Indigenizing the lab
Science as it’s currently practised is crucial for Indigenous communities to reclaim some of what was lost through colonization. This idea is at the heart of the Summer internship for Indigenous peoples in Genomics Canada (SING Canada). Led by Kolopenuk and TallBear within the Indigenous Science, Technology, and Society research hub, the one-week intensive immerses Indigenous undergraduate, graduate and post-doctoral students in hands-on genomics, bioinformatics and decolonial bioethics training. Students come away from the program with a greater knowledge of how to use scientifically robust methods while practising ethically within Indigenous communities.
This year’s internship, which began virtually on July 14, is exploring decolonial genomic practices. Past years of the program have focused on chronic wasting disease and genomic approaches to clam restoration.
Kolopenuk attended the American iteration of the program as a graduate student, an experience she calls “nothing short of transformative.” For many Indigenous students, SING is the first time they can work in a lab alongside other Indigenous scientists.
“It really does change the dynamics of the lab itself and Indigenizes the lab in the process,” Kolopenuk said. “You can be in there doing science and not sacrifice who you are as an Indigenous person.”

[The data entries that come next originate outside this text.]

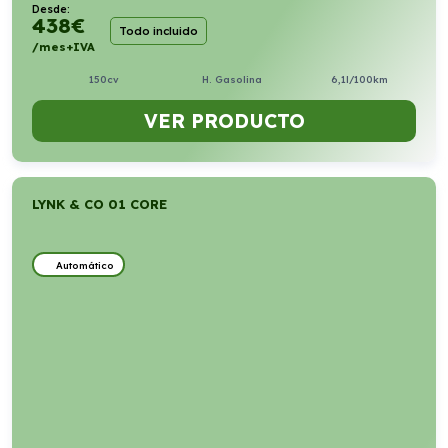
Desde:
438
€
Todo incluido
/mes+IVA
150cv
H. Gasolina
6,1l/100km
VER PRODUCTO
LYNK & CO 01 CORE
Automático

Kolopenuk and TallBear have already begun to see a positive shift and potential for what’s to come from programs like SING Canada. When the SING program was first founded in the United States in 2011, for example, all of the scientific faculty supervising the program were non-Indigenous. A decade later, most of the scientific faculty in the American program are Indigenous.
TallBear noted more Indigenous researchers are becoming primary investigators with their own labs than ever before and, thanks to programs like SING, there is a greater global movement toward things like Indigenous data sovereignty. It all tracks toward a future Kolopenuk and TallBear feel hopeful about.
“Blowing down the walls of the lab is really important in breaking down the barriers between academia and the rest of society,” Kolopenuk said.